The main peak phases of the SCC mix at 40% WCS at elevated temperatures are as follows: As shown in Figure 15,quartz, anorthite, portlandite, calcium hydroxide, pezzottaite, calcium, and quartz have low melting points at 27 °C, 200 °C, 400 °C, 600 °C, and 800 °C. The main peak phases of the SCC mix at 60% and 70% WCS at elevated temperatures are as follows: as shown in Figure 16 and Figure 17, the peak phases were quartz, anorthite, portlandite, calcium hydroxide, and quartz low at elevated temperatures. The quartz-synthetic phase ICSD-01-085-1053 exhibited a hexagonal crystal shape in the major peak phases of all increased temperature combinations.
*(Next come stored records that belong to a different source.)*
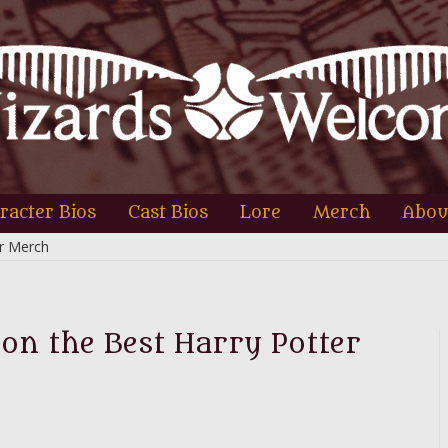
racter Bios
Cast Bios
Lore
Merch
Abou
er Merch
 on the Best Harry Potter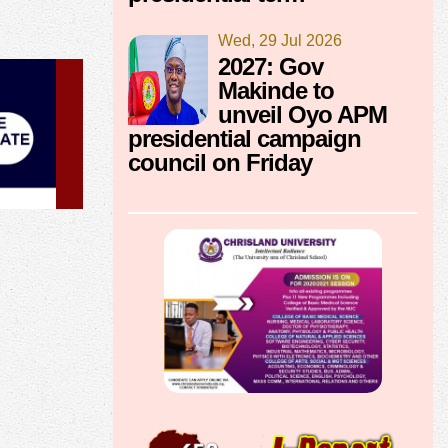
Wed, 29 Jul 2026
2027: Gov
Makinde to
unveil Oyo APM
presidential campaign
council on Friday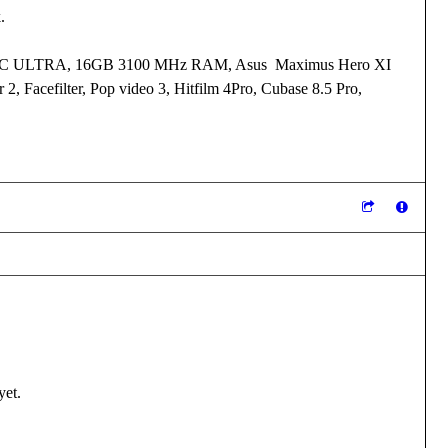
k.
I XC ULTRA, 16GB 3100 MHz RAM, Asus Maximus Hero XI
 2, Facefilter, Pop video 3, Hitfilm 4Pro, Cubase 8.5 Pro,
yet.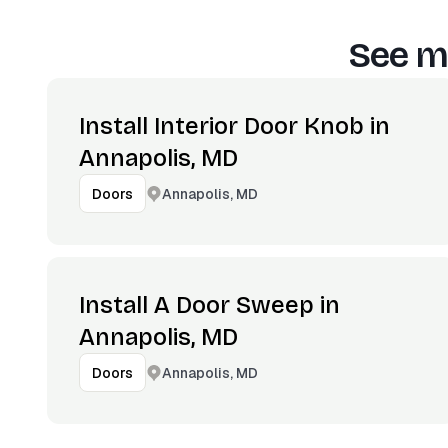
See m
Install Interior Door Knob in
Annapolis, MD
Annapolis, MD
Doors
Install A Door Sweep in
Annapolis, MD
Annapolis, MD
Doors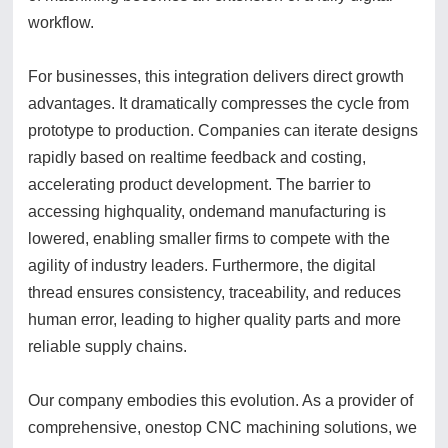
workflow.
For businesses, this integration delivers direct growth
advantages. It dramatically compresses the cycle from
prototype to production. Companies can iterate designs
rapidly based on realtime feedback and costing,
accelerating product development. The barrier to
accessing highquality, ondemand manufacturing is
lowered, enabling smaller firms to compete with the
agility of industry leaders. Furthermore, the digital
thread ensures consistency, traceability, and reduces
human error, leading to higher quality parts and more
reliable supply chains.
Our company embodies this evolution. As a provider of
comprehensive, onestop CNC machining solutions, we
Anorthite and calcium hydroxide were also found in the sample. CaAlSi2O8 and Ca(OH)2 are the chemical formulas for anorthite and calcium hydroxide, respectively [37,38].
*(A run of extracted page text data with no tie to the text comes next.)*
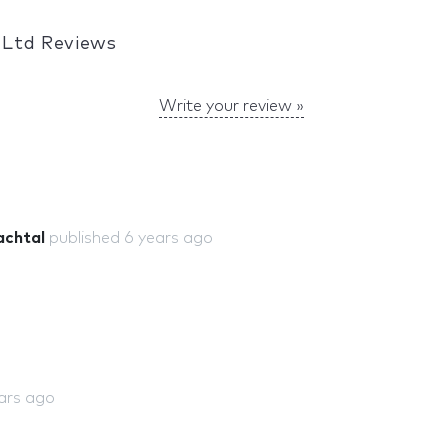
 Ltd Reviews
Write your review »
achtal
published
6 years ago
ars ago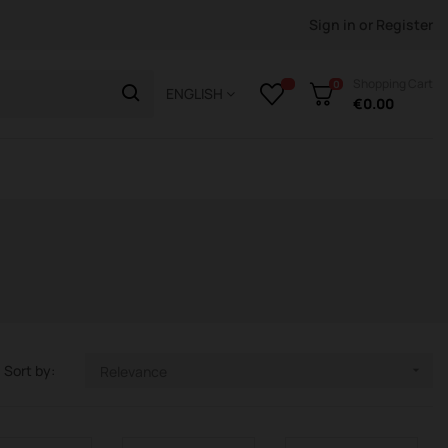
Sign in
or
Register
Shopping Cart
0
ENGLISH
€0.00
Sort by:
Relevance
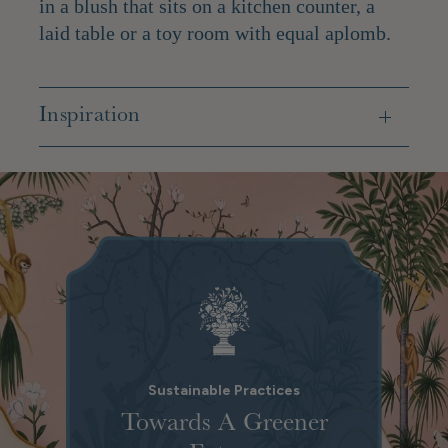
in a blush that sits on a kitchen counter, a
laid table or a toy room with equal aplomb.
Inspiration
Sustainable Practices
Towards A Greener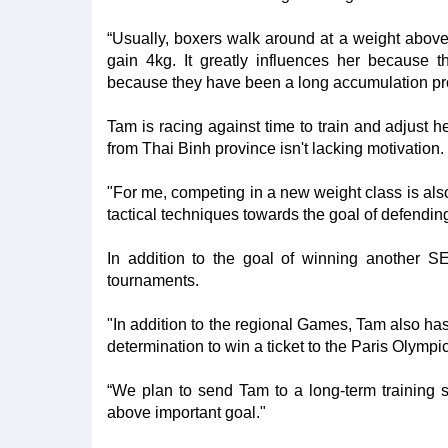
“Usually, boxers walk around at a weight above
gain 4kg. It greatly influences her because t
because they have been a long accumulation pr
Tam is racing against time to train and adjust h
from Thai Binh province isn't lacking motivation.
"For me, competing in a new weight class is also
tactical techniques towards the goal of defend
In addition to the goal of winning another S
tournaments.
"In addition to the regional Games, Tam also ha
determination to win a ticket to the Paris Olympi
“We plan to send Tam to a long-term training 
above important goal."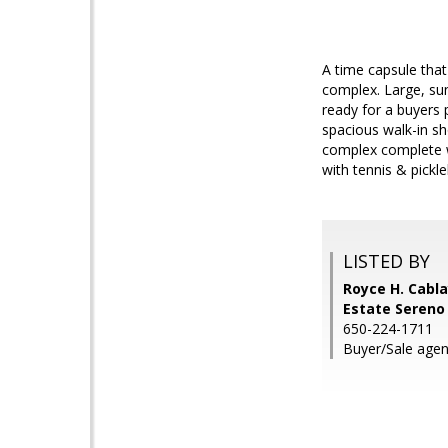
A time capsule that
complex. Large, sun
ready for a buyers 
spacious walk-in sh
complex complete 
with tennis & pickl
LISTED BY
Royce H. Cabla
Estate Sereno
650-224-1711
Buyer/Sale agen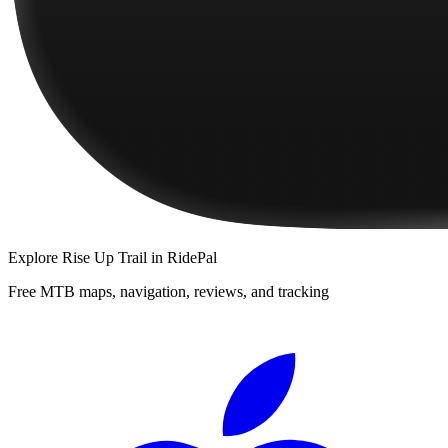
Explore
Rise Up Trail
in RidePal
Free MTB maps, navigation, reviews, and tracking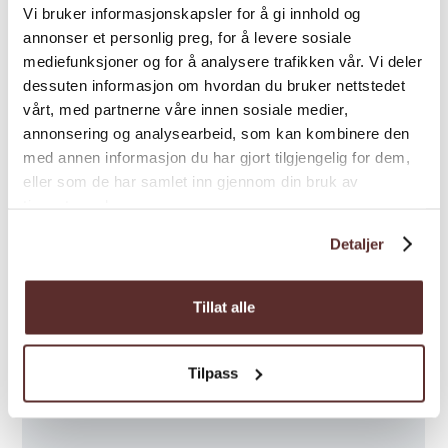
Vi bruker informasjonskapsler for å gi innhold og
annonser et personlig preg, for å levere sosiale
mediefunksjoner og for å analysere trafikken vår. Vi deler
dessuten informasjon om hvordan du bruker nettstedet
vårt, med partnerne våre innen sosiale medier,
annonsering og analysearbeid, som kan kombinere den
med annen informasjon du har gjort tilgjengelig for dem,
eller som de har samlet inn gjennom din bruk av
tjenestene deres.
Detaljer
Tillat alle
Tilpass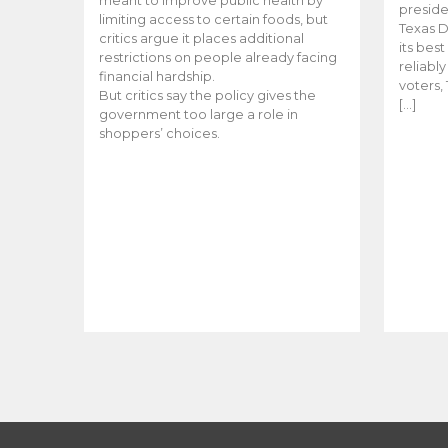
meant to improve public health by
preside
limiting access to certain foods, but
Texas D
critics argue it places additional
its bes
restrictions on people already facing
reliabl
financial hardship.
voters, 
But critics say the policy gives the
[…]
government too large a role in
shoppers’ choices.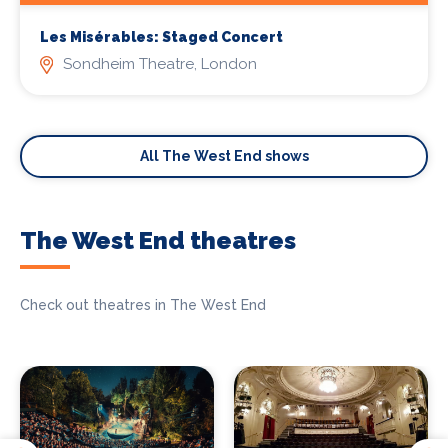
Les Misérables: Staged Concert
Sondheim Theatre, London
All The West End shows
The West End theatres
Check out theatres in The West End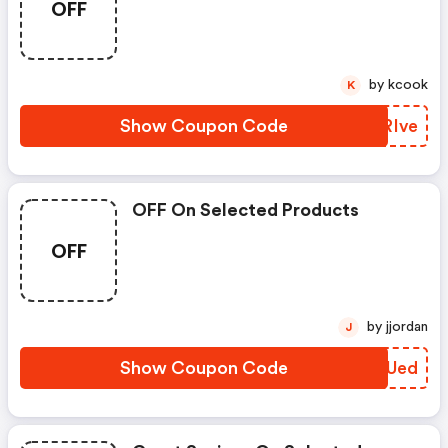
OFF
by kcook
K
Show Coupon Code
EVRIve
OFF On Selected Products
OFF
by jjordan
J
Show Coupon Code
TGAUed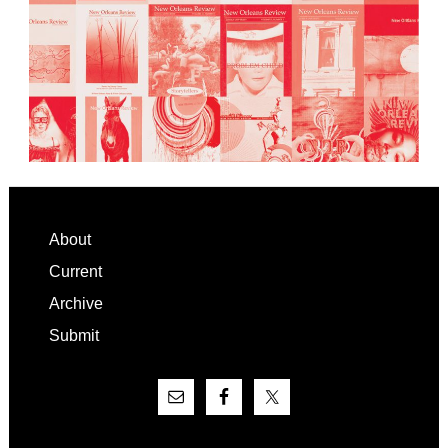
Footer
About
Current
Archive
Submit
Figure 12, Figure 13, Figure 14, Figure 15, Figure 16 and Figure 17 illustrate SCC-WCS mixes with lower intensities of peaks of quartz, anorthite, portlandite, and calcium hydroxide due to elevated temperatures of 400 °C, 600 °C, and 800 °C. Due to thermal effects, the breakdown of peak intensity is observed in quartz, anorthite, portlandite, and calcium hydroxide, which leads to a decrease in the compressive strength of the mixes.

5.6.2. SEM Analysis

The microstructure is studied from SEM images at ambient temperature and elevated temperatures of 200, 400, 600, and 800 °C, respectively, after 28 days of curing for SCC mixes with sand replacement with WCS from 0% to 70%, shown in Figure 18, Figure 19, Figure 20, Figure 21, Figure 22 and Figure 23. Figure 18a–e represent an SEM image of WCS0% in SCC mixes after 28 days of curing at room and elevated temperatures. Figure 18a depicts an SEM image of C-S-H gel at 27 °C with small cracks and voids. Figure 18b represents a 200 °C SEM image that shows voids and gaps which are observed in the microstructure, and needle-like structures observed with a dense C-S-H gel. At 400 °C, Figure 18c depicts needle-like ettringite structures and air voids in the concrete matrix. Figure 18d depicts voids and cavities at 600 °C. Due to the elevated temperature expulsion of water in the concrete matrix, serious air gaps are observed, leading to a change in the chemical bond of the interfacial transition zone (ITZ), but some parts show denser C-S-H gel formation [39,40,41,42,43,44,45,46]. As seen in Figure 18e, at 800 °C, due to elevated temperatures, more water escapes from the matrix, leading to a large number of voids and cracks appearing in the microstructure. Figure 19a–e shows an SEM image of WCS at 20% in SCC mixes after 28 days of curing at room temperature and higher temperatures.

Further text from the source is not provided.